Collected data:
******************************

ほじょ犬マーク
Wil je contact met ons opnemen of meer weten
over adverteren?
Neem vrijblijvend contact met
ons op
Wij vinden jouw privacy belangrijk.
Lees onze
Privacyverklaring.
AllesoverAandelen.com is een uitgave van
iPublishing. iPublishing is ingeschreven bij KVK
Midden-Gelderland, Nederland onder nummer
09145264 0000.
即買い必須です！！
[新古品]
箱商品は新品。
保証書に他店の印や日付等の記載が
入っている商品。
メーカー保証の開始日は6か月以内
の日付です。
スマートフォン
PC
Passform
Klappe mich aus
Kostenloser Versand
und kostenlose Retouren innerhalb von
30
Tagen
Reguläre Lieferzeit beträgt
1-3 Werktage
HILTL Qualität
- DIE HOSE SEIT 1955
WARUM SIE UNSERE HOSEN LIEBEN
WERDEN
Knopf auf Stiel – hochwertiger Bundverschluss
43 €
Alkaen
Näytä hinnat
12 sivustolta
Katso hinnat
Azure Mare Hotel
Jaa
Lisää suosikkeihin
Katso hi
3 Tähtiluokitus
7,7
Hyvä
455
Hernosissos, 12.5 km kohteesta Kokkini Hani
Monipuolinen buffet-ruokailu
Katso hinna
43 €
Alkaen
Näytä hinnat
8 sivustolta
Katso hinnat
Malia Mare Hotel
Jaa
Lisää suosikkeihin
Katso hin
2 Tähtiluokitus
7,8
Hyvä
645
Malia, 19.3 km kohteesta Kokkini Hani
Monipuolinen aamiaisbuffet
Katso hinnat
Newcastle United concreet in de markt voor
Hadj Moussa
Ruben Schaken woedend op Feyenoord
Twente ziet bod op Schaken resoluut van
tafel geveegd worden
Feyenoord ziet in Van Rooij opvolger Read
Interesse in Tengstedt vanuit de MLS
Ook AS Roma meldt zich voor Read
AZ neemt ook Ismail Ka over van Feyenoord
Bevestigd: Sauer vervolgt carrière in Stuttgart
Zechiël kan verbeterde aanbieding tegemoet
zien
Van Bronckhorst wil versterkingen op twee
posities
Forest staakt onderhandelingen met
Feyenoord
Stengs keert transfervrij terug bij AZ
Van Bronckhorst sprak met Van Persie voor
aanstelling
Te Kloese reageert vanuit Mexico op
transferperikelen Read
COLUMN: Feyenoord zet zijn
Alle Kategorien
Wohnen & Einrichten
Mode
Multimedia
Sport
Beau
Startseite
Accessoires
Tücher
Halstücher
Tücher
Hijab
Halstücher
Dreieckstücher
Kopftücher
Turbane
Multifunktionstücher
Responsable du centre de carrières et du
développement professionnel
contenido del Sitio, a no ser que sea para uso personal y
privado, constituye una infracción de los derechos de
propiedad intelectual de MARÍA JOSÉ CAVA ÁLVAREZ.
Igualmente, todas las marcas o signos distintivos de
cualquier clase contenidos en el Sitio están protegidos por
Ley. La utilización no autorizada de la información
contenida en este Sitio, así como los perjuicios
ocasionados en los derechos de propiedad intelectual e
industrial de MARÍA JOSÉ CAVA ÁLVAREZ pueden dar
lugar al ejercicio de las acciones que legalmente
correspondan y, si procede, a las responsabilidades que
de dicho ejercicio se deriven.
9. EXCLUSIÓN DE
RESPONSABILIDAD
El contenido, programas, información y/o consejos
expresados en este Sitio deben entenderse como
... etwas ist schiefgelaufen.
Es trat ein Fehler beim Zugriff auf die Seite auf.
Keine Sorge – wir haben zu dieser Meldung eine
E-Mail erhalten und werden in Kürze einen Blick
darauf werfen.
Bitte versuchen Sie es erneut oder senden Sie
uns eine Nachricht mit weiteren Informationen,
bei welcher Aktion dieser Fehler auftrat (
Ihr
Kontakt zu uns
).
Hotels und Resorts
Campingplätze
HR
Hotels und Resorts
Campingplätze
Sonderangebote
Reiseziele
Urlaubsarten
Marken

******************************

Work request:
Copy down the complete data exactly as supplied.

Output below:
ほじょ犬マーク
Wil je contact met ons opnemen of meer weten
over adverteren?
Neem vrijblijvend contact met
ons op
Wij vinden jouw privacy belangrijk.
Lees onze
Privacyverklaring.
AllesoverAandelen.com is een uitgave van
iPublishing. iPublishing is ingeschreven bij KVK
Midden-Gelderland, Nederland onder nummer
09145264 0000.
即買い必須です！！
[新古品]
箱商品は新品。
保証書に他店の印や日付等の記載が
入っている商品。
メーカー保証の開始日は6か月以内
の日付です。
スマートフォン
PC
Passform
Klappe mich aus
Kostenloser Versand
und kostenlose Retouren innerhalb von
30
Tagen
Reguläre Lieferzeit beträgt
1-3 Werktage
HILTL Qualität
- DIE HOSE SEIT 1955
WARUM SIE UNSERE HOSEN LIEBEN
WERDEN
Knopf auf Stiel – hochwertiger Bundverschluss
43 €
Alkaen
Näytä hinnat
12 sivustolta
Katso hinnat
Azure Mare Hotel
Jaa
Lisää suosikkeihin
Katso hi
3 Tähtiluokitus
7,7
Hyvä
455
Hernosissos, 12.5 km kohteesta Kokkini Hani
Monipuolinen buffet-ruokailu
Katso hinna
43 €
Alkaen
Näytä hinnat
8 sivustolta
Katso hinnat
Malia Mare Hotel
Jaa
Lisää suosikkeihin
Katso hin
2 Tähtiluokitus
7,8
Hyvä
645
Malia, 19.3 km kohteesta Kokkini Hani
Monipuolinen aamiaisbuffet
Katso hinnat
Newcastle United concreet in de markt voor
Hadj Moussa
Ruben Schaken woedend op Feyenoord
Twente ziet bod op Schaken resoluut van
tafel geveegd worden
Feyenoord ziet in Van Rooij opvolger Read
Interesse in Tengstedt vanuit de MLS
Ook AS Roma meldt zich voor Read
AZ neemt ook Ismail Ka over van Feyenoord
Bevestigd: Sauer vervolgt carrière in Stuttgart
Zechiël kan verbeterde aanbieding tegemoet
zien
Van Bronckhorst wil versterkingen op twee
posities
Forest staakt onderhandelingen met
Feyenoord
Stengs keert transfervrij terug bij AZ
Van Bronckhorst sprak met Van Persie voor
aanstelling
Te Kloese reageert vanuit Mexico op
transferperikelen Read
COLUMN: Feyenoord zet zijn
Alle Kategorien
Wohnen & Einrichten
Mode
Multimedia
Sport
Beau
Startseite
Accessoires
Tücher
Halstücher
Tücher
Hijab
Halstücher
Dreieckstücher
Kopftücher
Turbane
Multifunktionstücher
Responsable du centre de carrières et du
développement professionnel
contenido del Sitio, a no ser que sea para uso personal y
privado, constituye una infracción de los derechos de
propiedad intelectual de MARÍA JOSÉ CAVA ÁLVAREZ.
Igualmente, todas las marcas o signos distintivos de
cualquier clase contenidos en el Sitio están protegidos por
Ley. La utilización no autorizada de la información
contenida en este Sitio, así como los perjuicios
ocasionados en los derechos de propiedad intelectual e
industrial de MARÍA JOSÉ CAVA ÁLVAREZ pueden dar
lugar al ejercicio de las acciones que legalmente
correspondan y, si procede, a las responsabilidades que
de dicho ejercicio se deriven.
9. EXCLUSIÓN DE
RESPONSABILIDAD
El contenido, programas, información y/o consejos
expresados en este Sitio deben entenderse como
... etwas ist schiefgelaufen.
Es trat ein Fehler beim Zugriff auf die Seite auf.
Keine Sorge – wir haben zu dieser Meldung eine
E-Mail erhalten und werden in Kürze einen Blick
darauf werfen.
Bitte versuchen Sie es erneut oder senden Sie
uns eine Nachricht mit weiteren Informationen,
bei welcher Aktion dieser Fehler auftrat (
Ihr
Kontakt zu uns
).
Hotels und Resorts
Campingplätze
HR
Hotels und Resorts
Campingplätze
Sonderangebote
Reiseziele
Urlaubsarten
Marken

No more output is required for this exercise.